Problem statement: Set down exactly the lines below between the line holding "Islam, Chairman of" and the line holding "Share this…", inclusive; no other line belongs in the answer.

======== Exercise inputs ========

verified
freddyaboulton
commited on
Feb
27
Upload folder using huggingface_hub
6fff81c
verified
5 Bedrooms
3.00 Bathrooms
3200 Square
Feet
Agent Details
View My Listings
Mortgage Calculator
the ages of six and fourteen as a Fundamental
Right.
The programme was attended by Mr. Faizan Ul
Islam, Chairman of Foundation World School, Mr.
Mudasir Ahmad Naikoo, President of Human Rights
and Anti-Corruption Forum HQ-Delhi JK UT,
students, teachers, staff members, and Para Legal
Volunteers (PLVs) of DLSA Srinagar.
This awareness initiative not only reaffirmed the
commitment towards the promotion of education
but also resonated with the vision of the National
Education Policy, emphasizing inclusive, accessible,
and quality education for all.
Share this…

========
======== Exercise inputs ========

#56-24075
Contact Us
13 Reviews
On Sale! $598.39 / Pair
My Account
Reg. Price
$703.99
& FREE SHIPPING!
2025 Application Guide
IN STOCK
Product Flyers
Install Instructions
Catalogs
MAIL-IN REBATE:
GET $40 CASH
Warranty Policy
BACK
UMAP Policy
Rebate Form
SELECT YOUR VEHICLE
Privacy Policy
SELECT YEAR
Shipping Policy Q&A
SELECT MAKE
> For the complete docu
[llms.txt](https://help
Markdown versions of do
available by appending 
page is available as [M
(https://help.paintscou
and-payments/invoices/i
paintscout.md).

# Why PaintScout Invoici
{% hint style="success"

========

Exercise solution:
Islam, Chairman of Foundation World School, Mr.
Mudasir Ahmad Naikoo, President of Human Rights
and Anti-Corruption Forum HQ-Delhi JK UT,
students, teachers, staff members, and Para Legal
Volunteers (PLVs) of DLSA Srinagar.
This awareness initiative not only reaffirmed the
commitment towards the promotion of education
but also resonated with the vision of the National
Education Policy, emphasizing inclusive, accessible,
and quality education for all.
Share this…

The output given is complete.